◆ MATERIAL FOR THIS EXERCISE

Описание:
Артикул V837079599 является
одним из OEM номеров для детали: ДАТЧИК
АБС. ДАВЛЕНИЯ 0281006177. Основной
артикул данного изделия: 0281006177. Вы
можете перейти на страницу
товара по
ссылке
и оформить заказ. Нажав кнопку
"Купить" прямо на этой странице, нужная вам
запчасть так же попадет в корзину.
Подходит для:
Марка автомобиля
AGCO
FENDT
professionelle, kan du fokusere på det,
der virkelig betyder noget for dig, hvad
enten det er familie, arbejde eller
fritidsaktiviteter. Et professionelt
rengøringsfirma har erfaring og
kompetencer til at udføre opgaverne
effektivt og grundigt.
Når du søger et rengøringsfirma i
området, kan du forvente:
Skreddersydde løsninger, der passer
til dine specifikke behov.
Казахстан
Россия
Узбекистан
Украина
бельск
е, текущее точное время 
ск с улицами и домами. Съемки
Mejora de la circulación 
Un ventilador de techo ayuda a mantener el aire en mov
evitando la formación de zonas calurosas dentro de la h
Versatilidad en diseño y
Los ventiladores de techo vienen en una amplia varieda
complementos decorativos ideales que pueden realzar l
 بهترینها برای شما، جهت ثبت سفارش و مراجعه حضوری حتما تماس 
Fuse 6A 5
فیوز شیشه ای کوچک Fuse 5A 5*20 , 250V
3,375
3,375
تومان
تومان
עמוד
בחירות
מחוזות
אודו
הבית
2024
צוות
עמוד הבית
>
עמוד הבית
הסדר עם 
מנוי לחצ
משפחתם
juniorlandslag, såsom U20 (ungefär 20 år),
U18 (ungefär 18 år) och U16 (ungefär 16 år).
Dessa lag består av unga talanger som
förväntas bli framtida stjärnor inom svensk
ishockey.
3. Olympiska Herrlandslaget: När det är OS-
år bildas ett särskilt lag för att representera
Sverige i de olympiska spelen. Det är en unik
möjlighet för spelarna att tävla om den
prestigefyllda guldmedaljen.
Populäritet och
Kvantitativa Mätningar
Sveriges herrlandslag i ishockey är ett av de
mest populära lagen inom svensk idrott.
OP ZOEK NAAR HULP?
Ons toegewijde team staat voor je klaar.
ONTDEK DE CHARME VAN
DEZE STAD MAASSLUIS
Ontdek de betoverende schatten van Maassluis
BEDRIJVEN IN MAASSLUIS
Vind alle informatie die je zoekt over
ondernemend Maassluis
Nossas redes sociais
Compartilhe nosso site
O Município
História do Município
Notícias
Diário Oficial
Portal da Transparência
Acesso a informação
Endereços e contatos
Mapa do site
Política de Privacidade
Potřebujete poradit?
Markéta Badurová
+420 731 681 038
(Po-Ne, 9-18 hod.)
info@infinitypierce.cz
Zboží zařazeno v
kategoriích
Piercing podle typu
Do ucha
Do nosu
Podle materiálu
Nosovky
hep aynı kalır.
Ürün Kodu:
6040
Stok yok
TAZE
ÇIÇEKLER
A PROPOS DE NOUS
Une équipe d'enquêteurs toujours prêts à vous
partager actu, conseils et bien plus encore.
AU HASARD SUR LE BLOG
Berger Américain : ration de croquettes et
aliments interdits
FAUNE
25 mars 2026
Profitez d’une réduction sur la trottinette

◆ TASK INSTRUCTIONS
Tell how many lines in the entries contain the string "Fuse", and give nothing beyond the number.

◆ EXERCISE RESULT
2